How is a tick removed from the skin?
Charles P. Davis, MD, PhD
Emergency Medicine, WebMD Medical Expert
Medical Editor/Author, MedicineNet
The following is a step-by-step method that is suggested for safe and effective removal of all types of ticks.
- Use a small pair of curved forceps or tweezers. Wear some sort of hand protection such as gloves so you don't spread pathogens from the tick to your hands.
- Using the tweezers, carefully flip the tick over onto its back. Grasp the tick firmly with the tweezers as close to the skin as possible. Apply gentle pulling until the tick comes free. Twisting or turning the tick does not make removal easier because the mouthparts are barbed; in fact, such actions may break off the head and mouthparts, thereby increasing the chances for infection.
- Once the tick is removed, don't crush the tick because it may release pathogens. Rinse it down a sink or flush it down a toilet. Consider keeping it in a tightly closed jar or taped to a piece of paper.
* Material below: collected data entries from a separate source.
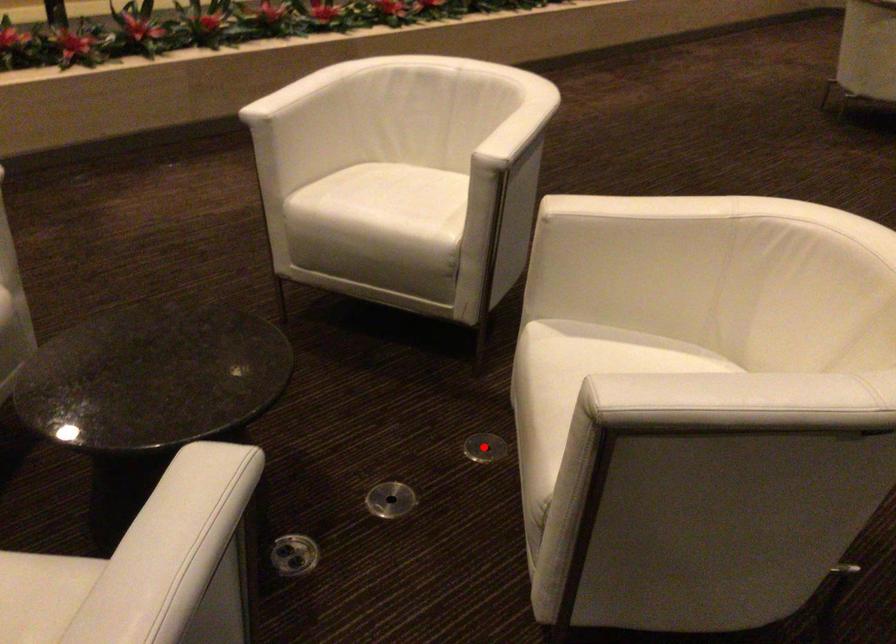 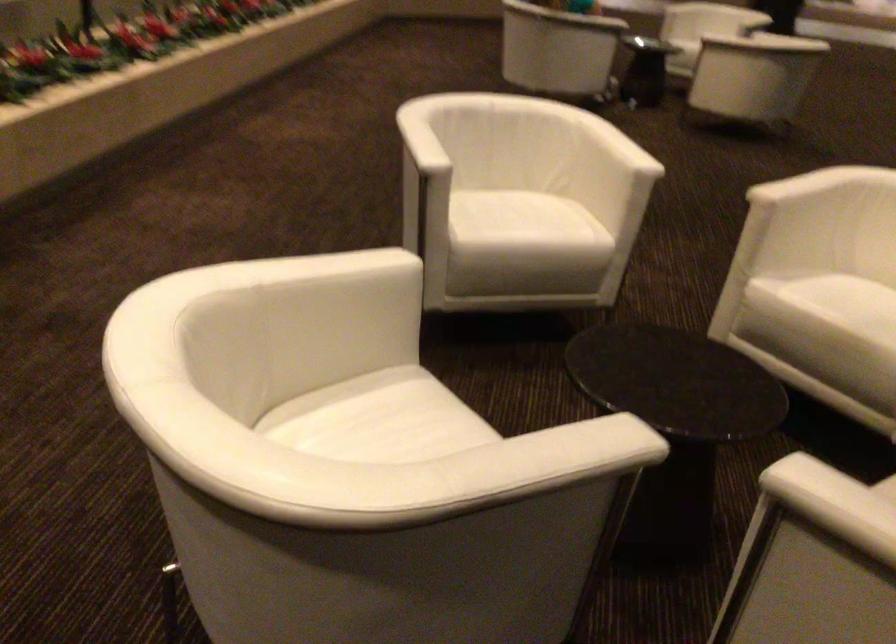 Question: I am providing you with two images of the same scene from different viewpoints. A red point is marked on the first image. Is the red point's position out of view in image 2?

Choices:
 (A) Yes
 (B) No

Answer: (A) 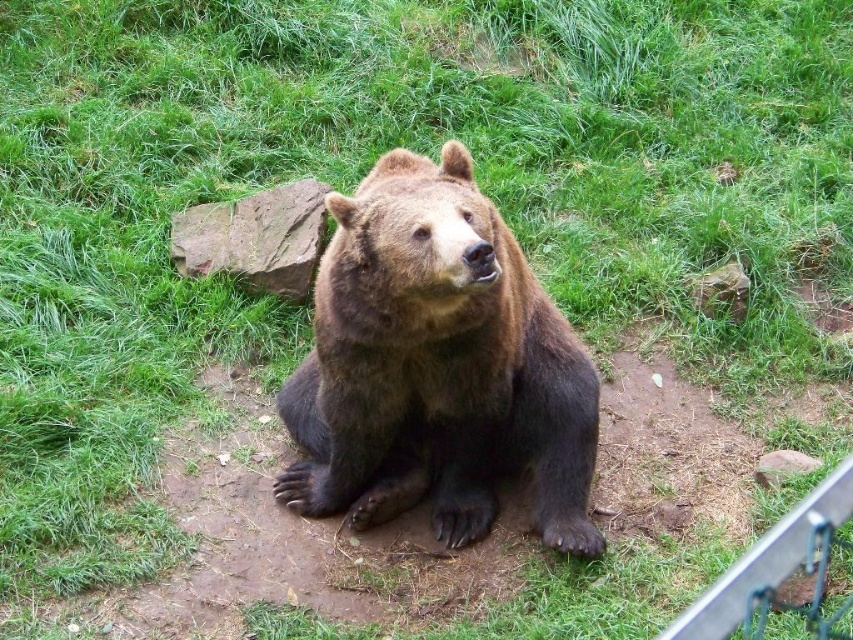 Question: Does brown furry bear at center lie behind brown rough rock at center-right?

Choices:
 (A) yes
 (B) no

Answer: (B)

Question: Can you confirm if brown furry bear at center is wider than brown rock at center?

Choices:
 (A) yes
 (B) no

Answer: (A)

Question: Which object appears closest to the camera in this image?

Choices:
 (A) brown rock at center
 (B) brown furry bear at center

Answer: (B)

Question: Which point appears closest to the camera in this image?

Choices:
 (A) (737, 289)
 (B) (560, 493)

Answer: (B)

Question: Is brown furry bear at center closer to camera compared to brown rock at center?

Choices:
 (A) no
 (B) yes

Answer: (B)

Question: Which object appears closest to the camera in this image?

Choices:
 (A) brown rock at center
 (B) brown rough rock at center-right

Answer: (A) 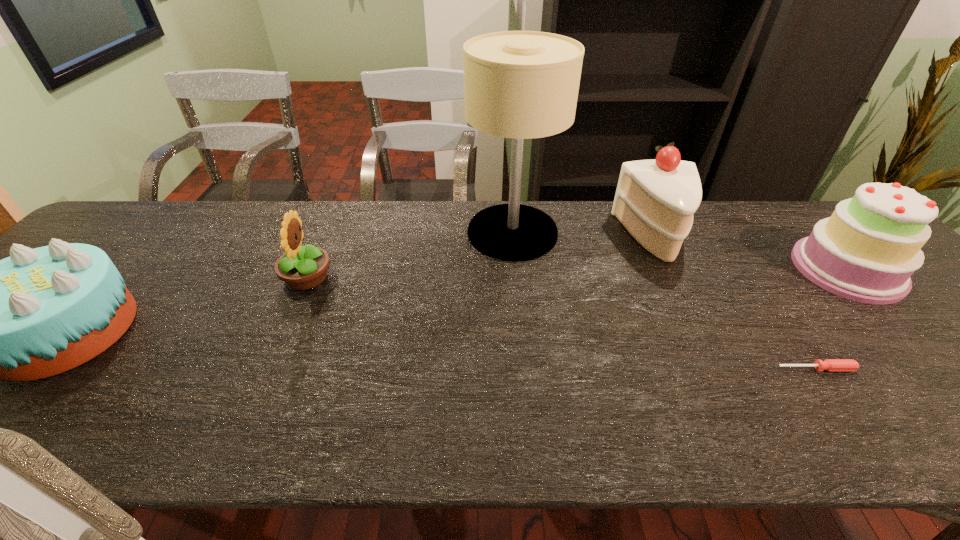 Locate which cake ranks in proximity to the shortest cake. Please provide its 2D coordinates. Your answer should be formatted as a tuple, i.e. [(x, y)], where the tuple contains the x and y coordinates of a point satisfying the conditions above.

[(655, 200)]

The width and height of the screenshot is (960, 540). Identify the location of free spot that satisfies the following two spatial constraints: 1. on the face of the second object from left to right; 2. on the left side of the second object from right to left. (268, 369).

In order to click on free region that satisfies the following two spatial constraints: 1. on the front side of the second cake from left to right; 2. on the face of the fifth object from right to left in this screenshot , I will do `click(677, 278)`.

Where is `free region that satisfies the following two spatial constraints: 1. on the front side of the rightmost cake; 2. on the face of the sunflower`? Image resolution: width=960 pixels, height=540 pixels. free region that satisfies the following two spatial constraints: 1. on the front side of the rightmost cake; 2. on the face of the sunflower is located at coordinates (855, 278).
Show the tick to the doctor if the person bitten becomes ill after the tick bite.
- The area of the bite should leave a small crater or indentation where the head and mouthparts were embedded. If portions of the head or mouthparts remain, they should be removed by a doctor.
- After removing the tick, thoroughly cleanse the bite area with soap and water or a mild disinfectant. Observe the area for several days for development of a reaction to the bite, such as a rash or signs of infection. Apply antibiotic cream to the area. Application of an antibiotic to the area may help prevent a local infection but usually does not affect the chance of developing diseases transmitted by the tick.
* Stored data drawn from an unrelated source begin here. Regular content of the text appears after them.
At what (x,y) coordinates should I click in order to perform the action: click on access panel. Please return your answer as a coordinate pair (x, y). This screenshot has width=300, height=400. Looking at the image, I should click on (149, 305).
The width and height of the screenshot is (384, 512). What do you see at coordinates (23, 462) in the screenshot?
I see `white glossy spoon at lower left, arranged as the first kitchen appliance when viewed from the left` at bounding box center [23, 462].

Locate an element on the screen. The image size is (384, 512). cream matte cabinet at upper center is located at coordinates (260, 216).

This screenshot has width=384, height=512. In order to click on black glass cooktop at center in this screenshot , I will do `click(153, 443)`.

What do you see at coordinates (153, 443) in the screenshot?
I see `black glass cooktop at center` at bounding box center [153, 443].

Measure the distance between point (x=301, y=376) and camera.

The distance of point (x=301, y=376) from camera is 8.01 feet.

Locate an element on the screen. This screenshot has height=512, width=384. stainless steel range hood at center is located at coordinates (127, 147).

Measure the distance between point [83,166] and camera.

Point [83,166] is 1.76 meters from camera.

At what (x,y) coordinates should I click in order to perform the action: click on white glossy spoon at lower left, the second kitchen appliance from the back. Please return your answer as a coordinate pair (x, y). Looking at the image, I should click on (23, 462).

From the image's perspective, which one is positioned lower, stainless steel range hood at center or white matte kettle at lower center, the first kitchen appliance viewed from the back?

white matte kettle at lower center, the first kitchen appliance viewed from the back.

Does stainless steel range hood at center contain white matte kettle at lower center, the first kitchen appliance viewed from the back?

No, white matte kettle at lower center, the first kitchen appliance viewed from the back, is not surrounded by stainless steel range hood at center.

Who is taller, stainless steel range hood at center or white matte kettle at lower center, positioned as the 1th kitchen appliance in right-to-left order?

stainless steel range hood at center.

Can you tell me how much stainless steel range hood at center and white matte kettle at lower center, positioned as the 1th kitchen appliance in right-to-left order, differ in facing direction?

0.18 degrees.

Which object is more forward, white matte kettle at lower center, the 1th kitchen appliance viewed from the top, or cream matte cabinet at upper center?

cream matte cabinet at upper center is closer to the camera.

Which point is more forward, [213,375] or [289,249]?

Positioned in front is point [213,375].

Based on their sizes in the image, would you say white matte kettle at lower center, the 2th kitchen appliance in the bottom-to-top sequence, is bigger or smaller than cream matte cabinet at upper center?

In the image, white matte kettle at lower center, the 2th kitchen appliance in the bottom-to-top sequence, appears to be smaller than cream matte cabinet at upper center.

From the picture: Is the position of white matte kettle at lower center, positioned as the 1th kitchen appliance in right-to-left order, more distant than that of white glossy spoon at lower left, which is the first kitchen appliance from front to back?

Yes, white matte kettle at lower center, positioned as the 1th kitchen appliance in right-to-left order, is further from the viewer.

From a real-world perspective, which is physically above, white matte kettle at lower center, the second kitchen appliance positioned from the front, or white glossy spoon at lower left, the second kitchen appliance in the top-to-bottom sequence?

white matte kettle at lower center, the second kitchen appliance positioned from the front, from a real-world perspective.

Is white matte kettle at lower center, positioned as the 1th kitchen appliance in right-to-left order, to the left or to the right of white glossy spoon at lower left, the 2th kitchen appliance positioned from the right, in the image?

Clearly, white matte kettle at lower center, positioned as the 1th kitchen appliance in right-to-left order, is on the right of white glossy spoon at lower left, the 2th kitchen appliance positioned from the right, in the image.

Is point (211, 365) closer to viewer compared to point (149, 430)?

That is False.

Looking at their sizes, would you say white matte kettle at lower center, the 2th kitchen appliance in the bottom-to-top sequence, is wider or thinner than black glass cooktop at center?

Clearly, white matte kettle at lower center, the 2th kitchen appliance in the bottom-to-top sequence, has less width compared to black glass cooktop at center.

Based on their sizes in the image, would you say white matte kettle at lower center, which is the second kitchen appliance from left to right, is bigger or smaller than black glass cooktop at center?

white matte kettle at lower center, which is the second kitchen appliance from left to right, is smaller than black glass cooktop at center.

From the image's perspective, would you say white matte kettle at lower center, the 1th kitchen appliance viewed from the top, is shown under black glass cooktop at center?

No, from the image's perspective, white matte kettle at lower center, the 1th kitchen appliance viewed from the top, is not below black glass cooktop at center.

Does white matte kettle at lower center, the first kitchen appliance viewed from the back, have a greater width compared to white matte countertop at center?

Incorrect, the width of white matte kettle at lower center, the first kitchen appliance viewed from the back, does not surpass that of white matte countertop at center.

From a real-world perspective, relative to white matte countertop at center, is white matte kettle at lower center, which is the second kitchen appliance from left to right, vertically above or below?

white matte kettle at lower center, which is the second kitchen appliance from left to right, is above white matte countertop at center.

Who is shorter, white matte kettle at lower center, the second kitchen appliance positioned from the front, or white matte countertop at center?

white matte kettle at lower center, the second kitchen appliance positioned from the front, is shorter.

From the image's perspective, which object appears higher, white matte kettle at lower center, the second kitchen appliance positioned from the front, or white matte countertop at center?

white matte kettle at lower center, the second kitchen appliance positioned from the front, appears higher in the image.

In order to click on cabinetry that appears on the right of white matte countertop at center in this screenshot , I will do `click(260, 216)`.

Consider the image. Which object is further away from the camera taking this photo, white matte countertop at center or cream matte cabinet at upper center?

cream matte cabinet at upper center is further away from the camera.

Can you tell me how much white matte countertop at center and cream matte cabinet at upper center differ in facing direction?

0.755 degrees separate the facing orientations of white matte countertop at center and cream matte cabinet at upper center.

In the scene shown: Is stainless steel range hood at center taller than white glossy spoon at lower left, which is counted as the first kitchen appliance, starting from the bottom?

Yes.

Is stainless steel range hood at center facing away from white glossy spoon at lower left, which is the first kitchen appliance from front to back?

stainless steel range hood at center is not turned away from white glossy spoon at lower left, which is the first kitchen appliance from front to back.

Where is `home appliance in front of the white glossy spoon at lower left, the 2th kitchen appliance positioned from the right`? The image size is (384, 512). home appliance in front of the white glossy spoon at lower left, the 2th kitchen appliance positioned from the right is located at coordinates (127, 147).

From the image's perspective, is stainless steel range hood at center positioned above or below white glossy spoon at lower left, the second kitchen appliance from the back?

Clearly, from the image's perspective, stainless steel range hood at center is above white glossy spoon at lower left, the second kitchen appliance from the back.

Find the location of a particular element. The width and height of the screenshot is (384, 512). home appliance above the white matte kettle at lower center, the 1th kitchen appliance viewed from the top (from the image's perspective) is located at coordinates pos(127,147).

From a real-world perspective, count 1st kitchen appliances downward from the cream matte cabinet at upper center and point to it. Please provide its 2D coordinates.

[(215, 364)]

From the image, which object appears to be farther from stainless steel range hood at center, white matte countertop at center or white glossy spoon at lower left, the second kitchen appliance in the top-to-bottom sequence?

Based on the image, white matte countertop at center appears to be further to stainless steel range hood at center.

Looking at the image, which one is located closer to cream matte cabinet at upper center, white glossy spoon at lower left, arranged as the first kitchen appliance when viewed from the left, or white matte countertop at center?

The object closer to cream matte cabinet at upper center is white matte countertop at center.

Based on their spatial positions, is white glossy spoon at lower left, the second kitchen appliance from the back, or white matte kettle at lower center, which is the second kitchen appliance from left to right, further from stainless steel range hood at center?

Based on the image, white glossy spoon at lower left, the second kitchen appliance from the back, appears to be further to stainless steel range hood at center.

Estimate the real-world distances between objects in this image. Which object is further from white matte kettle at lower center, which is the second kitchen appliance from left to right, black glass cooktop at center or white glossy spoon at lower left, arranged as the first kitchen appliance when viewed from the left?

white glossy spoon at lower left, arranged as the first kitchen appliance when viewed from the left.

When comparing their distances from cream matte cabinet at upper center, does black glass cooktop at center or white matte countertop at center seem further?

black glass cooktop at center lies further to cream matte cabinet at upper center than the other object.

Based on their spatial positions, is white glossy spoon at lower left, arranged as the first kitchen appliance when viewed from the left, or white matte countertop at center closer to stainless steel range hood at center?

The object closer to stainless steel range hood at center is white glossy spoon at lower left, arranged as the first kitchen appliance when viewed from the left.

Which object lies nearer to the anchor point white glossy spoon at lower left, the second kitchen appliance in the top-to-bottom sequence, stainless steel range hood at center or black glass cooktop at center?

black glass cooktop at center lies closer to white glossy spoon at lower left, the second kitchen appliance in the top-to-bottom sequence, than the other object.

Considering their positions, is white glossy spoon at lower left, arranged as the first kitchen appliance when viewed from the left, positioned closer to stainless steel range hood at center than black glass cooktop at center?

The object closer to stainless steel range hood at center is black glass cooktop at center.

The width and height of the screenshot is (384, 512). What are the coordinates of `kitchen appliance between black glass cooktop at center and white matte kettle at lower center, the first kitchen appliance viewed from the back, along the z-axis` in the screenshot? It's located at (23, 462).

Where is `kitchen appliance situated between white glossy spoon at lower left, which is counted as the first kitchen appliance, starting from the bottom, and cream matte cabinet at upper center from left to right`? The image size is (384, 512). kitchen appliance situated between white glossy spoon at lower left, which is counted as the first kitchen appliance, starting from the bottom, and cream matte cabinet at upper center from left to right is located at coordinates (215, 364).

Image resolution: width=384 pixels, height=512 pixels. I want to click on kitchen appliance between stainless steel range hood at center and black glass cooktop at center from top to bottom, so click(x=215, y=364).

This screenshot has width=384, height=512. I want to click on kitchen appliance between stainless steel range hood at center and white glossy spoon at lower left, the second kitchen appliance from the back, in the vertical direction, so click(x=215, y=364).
- Remember to wash your hands thoroughly after handling any tick or instruments that touched a tick. Clean and disinfect any instruments that were used.
Other ways to remove ticks, such as using a hot match head or painting the tick with nail polish, gasoline, or other materials, are not advised. Such treatments can cause the tick to release more fluids back into the bite and increases the chance to transmit disease before the tick releases itself from the skin.